EXERCISE REQUIREMENTS: Please return the lines of the data that contain "עירוני".

*** DATA EXCERPTS ***

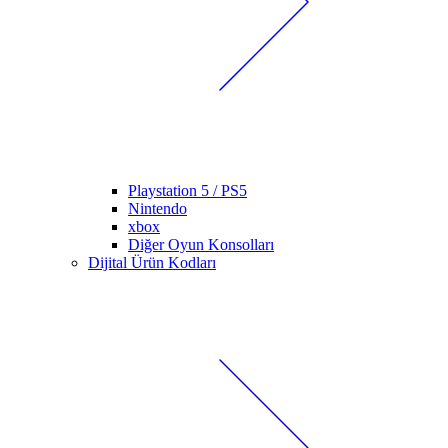
Playstation 5 / PS5
Nintendo
xbox
Diğer Oyun Konsolları
Dijital Ürün Kodları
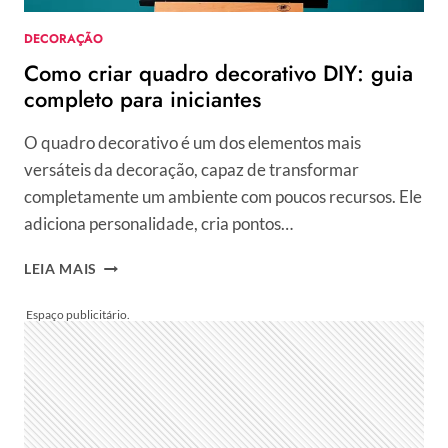
DECORAÇÃO
Como criar quadro decorativo DIY: guia
completo para iniciantes
O quadro decorativo é um dos elementos mais
versáteis da decoração, capaz de transformar
completamente um ambiente com poucos recursos. Ele
adiciona personalidade, cria pontos…
COMO
LEIA MAIS
CRIAR
QUADRO
DECORATIVO
DIY:
GUIA
COMPLETO
PARA
INICIANTES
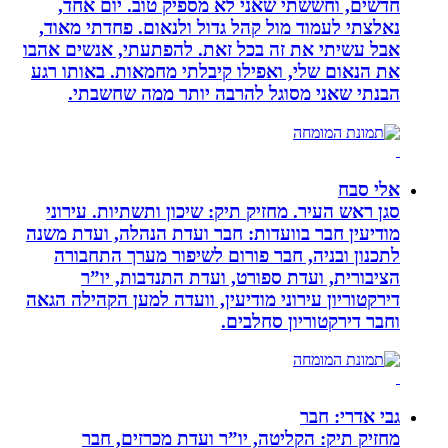
חדשים, וחששתי שאני לא מספיק טוב. יום אחד,
נאלצתי לעמוד מול קהל גדול ולנאום. פחדתי מאוד,
אבל עשיתי את זה בכל זאת. להפתעתי, אנשים אהבו
את הנאום שלי, ואפילו קיבלתי מחמאות. באותו רגע
הבנתי שאני מסוגל להרבה יותר ממה שחשבתי.
אלי סבח
סגן ראש העיר. מחזיק תיק: שיכון ותשתיות. עירוני
מודיעין חבר בוועדות: חבר ועדת הנהלה, ועדת משנה
לתכנון ובניה, חבר פורום לשיפור מערך התחבורה
הציבורית, ועדת ספורט, ועדת התנדבות, יו”ר
דירקטוריון עירוני מודיעין, וועדה למען הקהילה הגאה
וחבר דירקטוריון סחלבים.
גבי אדרי: חבר
מחזיק תיק: הקליטה, יו”ר ועדת מכרזים, חבר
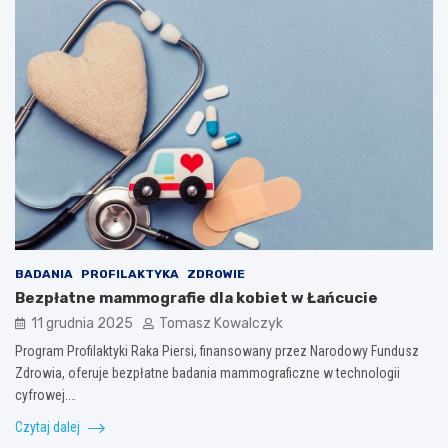
BADANIA
PROFILAKTYKA
ZDROWIE
Bezpłatne mammografie dla kobiet w Łańcucie
11 grudnia 2025
Tomasz Kowalczyk
Program Profilaktyki Raka Piersi, finansowany przez Narodowy Fundusz
Zdrowia, oferuje bezpłatne badania mammograficzne w technologii
cyfrowej.…
Czytaj dalej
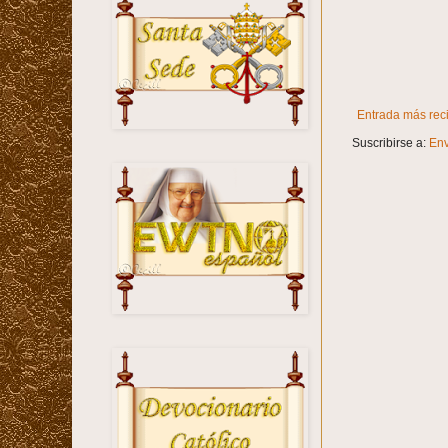
Entrada más rec
Suscribirse a:
Env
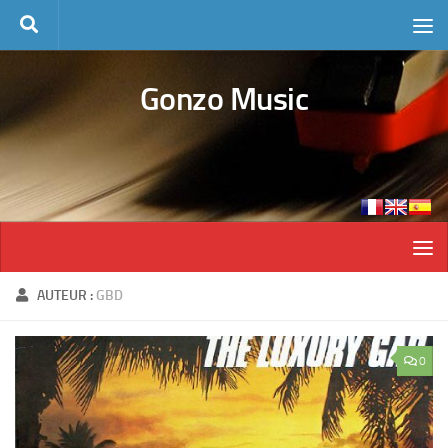
Skip to content
Gonzo Music
AUTEUR :
GBD
0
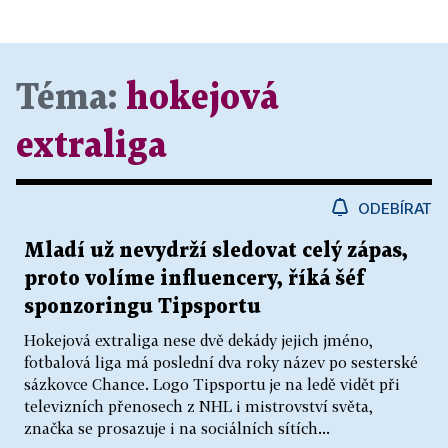
Téma:
hokejová
extraliga
ODEBÍRAT
Mladí už nevydrží sledovat celý zápas,
proto volíme influencery, říká šéf
sponzoringu Tipsportu
Hokejová extraliga nese dvě dekády jejich jméno,
fotbalová liga má poslední dva roky název po sesterské
sázkovce Chance. Logo Tipsportu je na ledě vidět při
televizních přenosech z NHL i mistrovství světa,
značka se prosazuje i na sociálních sítích...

***

RESULT OF THE EXERCISE:
סגן ראש העיר. מחזיק תיק: שיכון ותשתיות. עירוני
דירקטוריון עירוני מודיעין, וועדה למען הקהילה הגאה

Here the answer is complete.